Voce del verbo
Vigilare
Prima coniugazione Modo infinito
Questa volta vorrei parlare ad un verbo che deve vigilare se stesso.
Stare attento quindi a quel che dice e quel che fa. Niente multe, solo osservazione.
E noi che siamo così zelanti nel vigilare “gli altri”, ci impegneremo a prestare cura al nome delle parole. Delle parole che dicono.
Se dico uomo non dico gente, anche se tutti e due sono nomi. Non sono uguali, perchè se è vero che gente è un nome, un uomo non è gente: è un uomo.
C’è l’abitudine di dire “certa gente”, quando si vuole essere sprezzanti.

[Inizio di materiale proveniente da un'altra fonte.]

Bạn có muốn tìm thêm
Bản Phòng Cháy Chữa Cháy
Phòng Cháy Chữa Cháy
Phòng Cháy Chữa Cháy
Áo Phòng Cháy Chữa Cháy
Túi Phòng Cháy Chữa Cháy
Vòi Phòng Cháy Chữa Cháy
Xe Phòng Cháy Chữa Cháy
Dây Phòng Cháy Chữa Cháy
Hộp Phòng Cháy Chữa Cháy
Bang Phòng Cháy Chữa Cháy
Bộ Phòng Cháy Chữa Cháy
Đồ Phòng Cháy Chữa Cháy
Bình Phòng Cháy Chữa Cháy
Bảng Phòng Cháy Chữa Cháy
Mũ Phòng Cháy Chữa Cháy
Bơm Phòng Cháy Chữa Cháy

In verità dicendo gente non si dice niente a parte l’invisibilità di chi si parla e una cultura approssimativa di chi dice. Di cultura umana, ragiono naturalmente, queste righe sono chiuse al razzismo.

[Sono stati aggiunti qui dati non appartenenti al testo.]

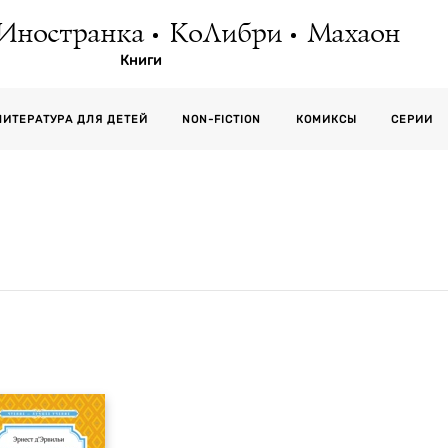
Иностранка
КоЛибри
Махаон
Книги
СЕРИИ
ЛИТЕРАТУРА ДЛЯ ДЕТЕЙ
NON-FICTION
КОМИКСЫ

Vigilare nei giudizi approssimativi della “maggioranza deviante” basagliana, che confonde il proprio bisogno di ordine con quello degli altri, dell’altro.
Se dico ordine e vivo in un palazzo, il mio disordine riguarderà l’argenteria.
Se dico ordine e vivo e dormo su una panchina, il mio ordine riguarderà il sacco che tengo stretto mentre dormo. Se non mi ammazzano di notte, al mattino faccio l’inventario e conto le mie cose, le sposto, le aggiusto e sopra ci metto la coperta.
Che tutto sia in ordine, accidenti a me.
Così se un mattino mi trovano morto, diranno che certa gente è proprio disordinata! E per forza, se sono una rom! Sono gente, non sono uomo o una donna e se volete, sparatemi pure.
Se sono un passero metto in ordine il nido, ma tu vigila, verbo Vigilare che nessuno chiami gente i miei piccoli.
Andreina Corso
05/11/2014
Buon compleanno Andreina!
Ho vigilato e mi sono ricordato, grazie per le tue riflessioni un po’ amare, ma giuste.